Qu’est-ce qu’un biostimulant : la question du Sénateur Joël Labbé et la réponse

Voici la question écrite que Monsieur Joël Labbé, Sénateur du Morbihan, a posée au Ministre de l’agriculture sur l’homologation et l’autorisation de mise sur le marché des biostimulants

 

Question écrite n° 17559 de M. Joël Labbé (Morbihan – Écologiste) publiée dans le JO Sénat du 30/07/2015 – page 1793

M. Joël Labbé souhaite rappeler l’attention de M. le ministre de l’agriculture, de l’agroalimentaire et de la forêt, porte-parole du Gouvernement sur la situation des biostimulants des plantes, dans le cadre général des matières fertilisantes. Ces produits stimulent les processus naturels, en favorisant l’absorption ou l’utilisation des éléments nutritifs, et la tolérance des plantes aux « stress » d’origine abiotique. Les biostimulants permettent donc une meilleure efficacité des fertilisants, dont l’usageest une source importante d’émissions de gaz à effet de serre. Par leur action contre certains « stress » abiotiques (stress hydrique, stress thermique…), les biostimulants se distinguent clairement des produits phytosanitaires qui agissent contre des insectes ou des pathogènes.

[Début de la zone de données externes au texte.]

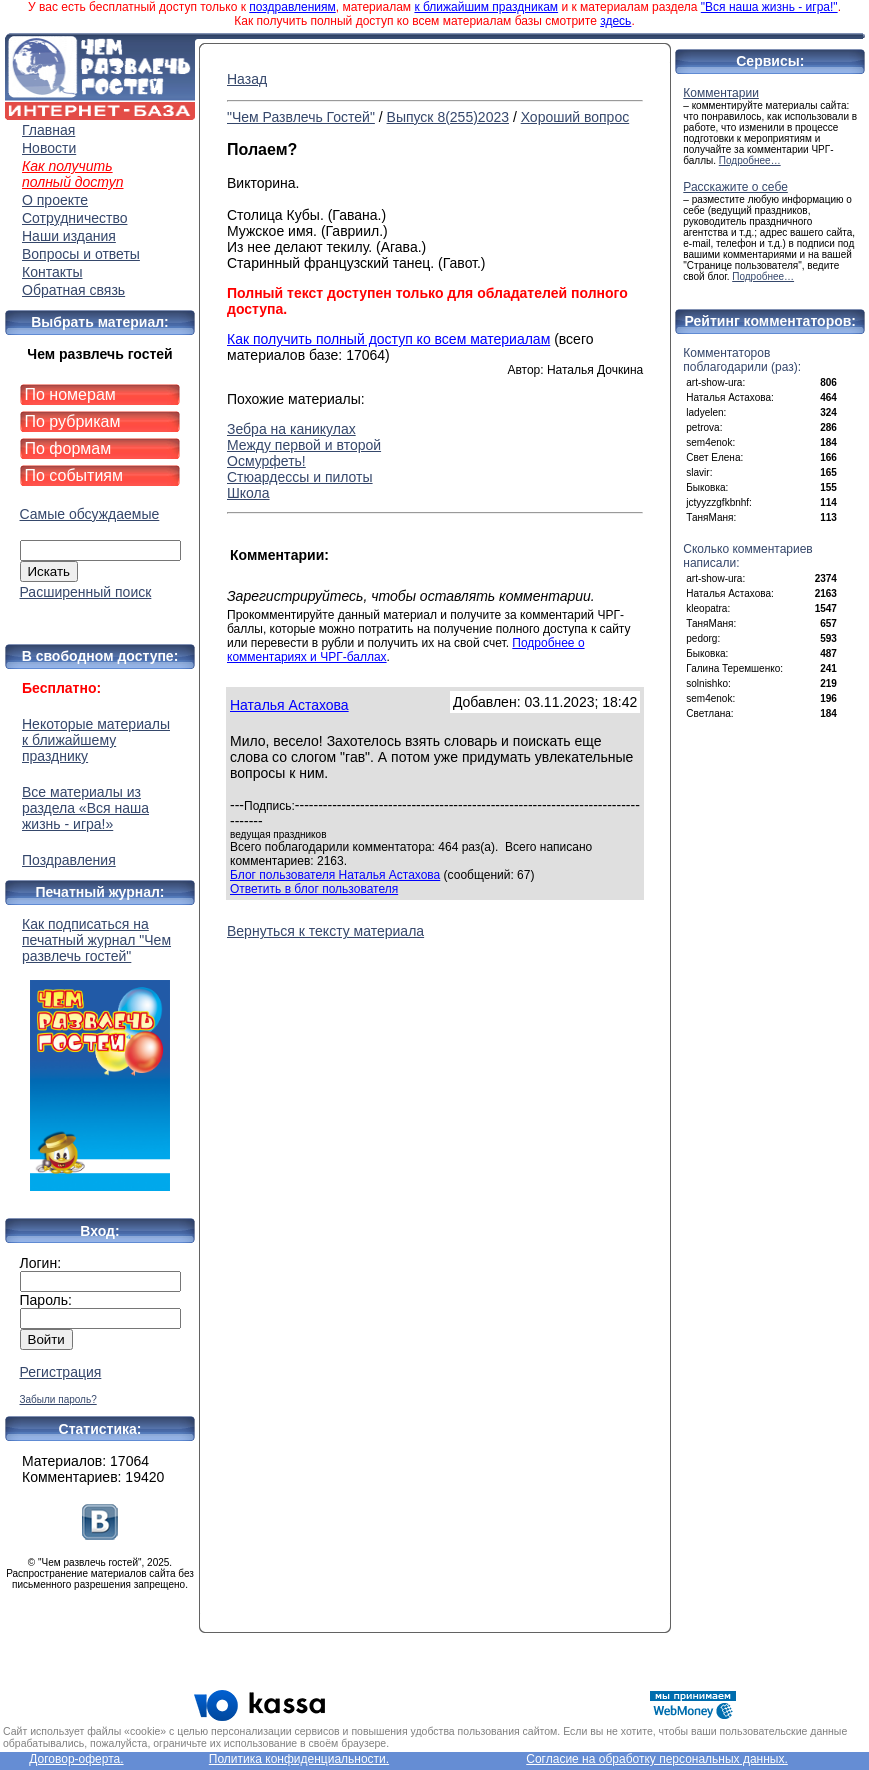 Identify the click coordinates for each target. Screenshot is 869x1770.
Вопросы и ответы (81, 254)
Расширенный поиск (86, 592)
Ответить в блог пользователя (314, 889)
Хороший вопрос (575, 117)
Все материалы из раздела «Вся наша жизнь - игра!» (85, 808)
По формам (68, 448)
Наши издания (69, 236)
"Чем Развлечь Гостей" (301, 117)
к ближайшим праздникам (486, 7)
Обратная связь (73, 290)
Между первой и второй (304, 445)
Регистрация (61, 1372)
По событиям (74, 475)
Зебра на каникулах (291, 429)
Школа (248, 493)
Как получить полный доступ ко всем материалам (388, 339)
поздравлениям (292, 7)
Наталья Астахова (289, 705)
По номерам (70, 394)
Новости (49, 148)
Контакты (52, 272)
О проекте (55, 200)
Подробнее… (750, 160)
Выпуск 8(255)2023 (448, 117)
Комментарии (721, 93)
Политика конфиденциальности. (299, 1759)
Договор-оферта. (76, 1759)
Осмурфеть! (266, 461)
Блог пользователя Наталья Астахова (335, 875)
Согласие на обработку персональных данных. (657, 1759)
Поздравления (69, 860)
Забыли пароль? (58, 1399)
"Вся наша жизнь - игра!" (769, 7)
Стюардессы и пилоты (300, 477)
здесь (615, 21)
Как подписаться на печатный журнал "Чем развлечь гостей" (100, 1053)
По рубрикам (73, 421)
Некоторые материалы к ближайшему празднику (96, 740)
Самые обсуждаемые (90, 514)
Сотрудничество (74, 218)
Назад (247, 79)
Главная (48, 130)
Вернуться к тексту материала (325, 931)
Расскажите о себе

Cette famille des biostimulants est reconnue dans d’autres pays européens et figure dans les projets en cours au niveau européen, pour l’harmonisation des réglementations des fertilisants.

Une autre famille de préparations, d’origine strictement naturelle et souvent issues de techniques empiriques ancestrales, est connue sous le nom de préparations naturelles peu préoccupantes (PNPP) ; là aussi, il existe dans d’autres pays européens des procédures simplifiées permettant une autorisation et une commercialisation de ces produits.

Or, en France, les définitions du terme biostimulants dans l’ordonnance 2015/615 du 4 juin 2015, et dans l’article L. 253-1 du code rural et de la pêche maritime, apportent une confusion certaine, avec les préparations naturelles peu préoccupantes.

Il lui demande s’il peut fournir un calendrier concernant la publication des décrets permettant l’homologation et la mise sur le marché des produits biostimulants, d’une part, et des préparation naturelles peu préoccupantes, d’autre part, afin de mettre fin aux ambiguïtés pouvant naître de l’interprétation de ces différents textes.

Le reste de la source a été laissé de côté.